Composite Types

Prev: Type Systems Next: Subroutines and Control Abstraction

Prev: Type Systems Next: Subroutines and Control Abstraction

8.1 Check Your Understanding

  1. What are struct tags in C? How are they related to type names? How did they change in C++?
  2. How do the records of ML differ from those of most other languages?
  3. Discuss the significance of “holes” in records. Why do they arise? What problems do they cause?
  4. Why is it easier to implement assignment than comparison for records?
  5. What is packing? What are its advantages and disadvantages?
  6. Why might a compiler reorder the fields of a record? What problems might this cause?
  7. Briefly describe two purposes for unions/variant records.

8.2 Check Your Understanding

  1. What is an array slice? For what purposes are slices useful?
  2. Is there any significant difference between a two-dimensional array and an array of one-dimensional arrays?
  3. What is the shape of an array?
  4. What is a dope vector? What purpose does it serve?
  5. Under what circumstances can an array declared within a subroutine be allocated in the stack? Under what circumstances must it be allocated in the heap?
  6. What is a conformant array?
  7. Discuss the comparative advantages of contiguous and row-pointer layout for arrays.
  8. Explain the difference between row-major and column-major layout for contiguously allocated arrays. Why does a programmer need to know which layout the compiler uses? Why do most language designers consider row-major layout to be better?
  9. How much of the work of computing the address of an element of an array can be performed at compile time? How much must be performed at run time?

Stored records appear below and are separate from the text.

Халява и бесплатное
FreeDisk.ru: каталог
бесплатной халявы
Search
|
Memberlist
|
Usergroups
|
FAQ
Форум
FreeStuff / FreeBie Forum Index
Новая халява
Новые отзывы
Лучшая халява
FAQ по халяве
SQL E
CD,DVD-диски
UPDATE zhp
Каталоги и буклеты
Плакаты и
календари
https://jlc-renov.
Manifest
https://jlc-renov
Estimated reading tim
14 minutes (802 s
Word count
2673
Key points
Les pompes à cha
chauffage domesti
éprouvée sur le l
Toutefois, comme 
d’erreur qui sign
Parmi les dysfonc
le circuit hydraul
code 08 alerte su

8.3-8.5.1 Check Your Understanding

  1. Name three languages that provide particularly extensive support for character strings.
  2. Why might a language permit operations on strings that it does not provide for arrays?
  3. What are the strengths and weaknesses of the bit-vector representation for sets? How else might sets be implemented?
  4. Discuss the tradeoffs between pointers and the recursive types that arise naturally in a language with a reference model of variables.
  5. Summarize the ways in which one dereferences a pointer in various programming languages.
  6. What is the difference between a pointer and an address? Between a pointer and a reference?
  7. Discuss the advantages and disadvantages of the interoperability of pointers and arrays in C.
  8. Under what circumstances must the bounds of a C array be specified in its declaration?

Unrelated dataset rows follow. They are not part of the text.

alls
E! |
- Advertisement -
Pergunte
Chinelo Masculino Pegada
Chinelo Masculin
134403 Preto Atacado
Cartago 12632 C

8.5.2-8.5.3 Check Your Understanding

  1. What are dangling references? How are they created, and why are they a problem?
  2. What is garbage? How is it created, and why is it a problem? Discuss the comparative advantages of reference counts and tracing collection as a means of solving the problem.
  3. What are smart pointers? What purpose do they serve?
  4. Summarize the differences among mark-and-sweep, stop-and-copy, and generational garbage collection.
  5. What is pointer reversal? What problem does it address?
  6. What is “conservative” garbage collection? How does it work?
  7. Do dangling references and garbage ever arise in the same programming language? Why or why not?
  8. Why was automatic garbage collection so slow to be adopted by imperative programming languages?
  9. What are the advantages and disadvantages of allowing pointers to refer to objects that do not lie in the heap?

8.6-8.7 Check Your Understanding

  1. Why are lists so heavily used in functional programming languages?
  2. What are list comprehensions? What languages support them?
  3. Compare and contrast the support for lists in ML- and Lisp-family languages.
  4. Explain the distinction between interactive and file-based I/O; between temporary and persistent files; and between binary and text files.
  5. What are some of the tradeoffs between supporting I/O in the language proper versus supporting it in libraries?

8.9 Exercises

  1. Suppose we are compiling for a machine with 1-byte chars, 2-byte shorts, 4-byte ints, and 8-byte reals, with alignment rules that require every primitive datum to begin at an address that is an even multiple of its size. Suppose further that the compiler is not permitted to reorder fields. How much space will be consumed by the following array? Explain.
A : array [0..9] of record
       s : short
       c : char
       t : short
       d : char
       r : real
       i : integer
  1. In Example 8.10 we suggested sorting record fields by alignment requirement to minimize holes. There we sorted smallest-alignment-first. What would happen if we sorted longest-alignment-first? Do you see any advantages or disadvantages? If the record as a whole must be an even multiple of the longest alignment, do the two approaches ever differ in total space required?
  2. Give Ada code to map from lowercase to uppercase letters using: (a) an array; (b) a function. Note the similarity of syntax: in both cases upper('a') is A.
  3. In Section 8.2.2 we noted that in a language with dynamic arrays and a value model of variables, records could have fields whose size is not known at compile time. To accommodate these, we suggested using a dope vector for the record, to track the offsets of the fields. Suppose instead that we want to maintain a static offset for each field. Can we devise an alternative strategy inspired by the stack-frame layout of Figure 8.7, and divide each record into a fixed-size part and a variable-size part? What problems would we need to address? Hint: consider nested records.
  4. Explain how to extend Figure 8.7 to accommodate subroutine arguments that are passed by value, but whose shape is not known until the subroutine is called at run time.
  5. Explain how to obtain the effect of Fortran 90’s allocate statement for one-dimensional arrays using pointers in C. You will probably find that your solution does not generalize to multidimensional arrays. Why not? If you are familiar with C++, show how to use its class facilities to solve the problem.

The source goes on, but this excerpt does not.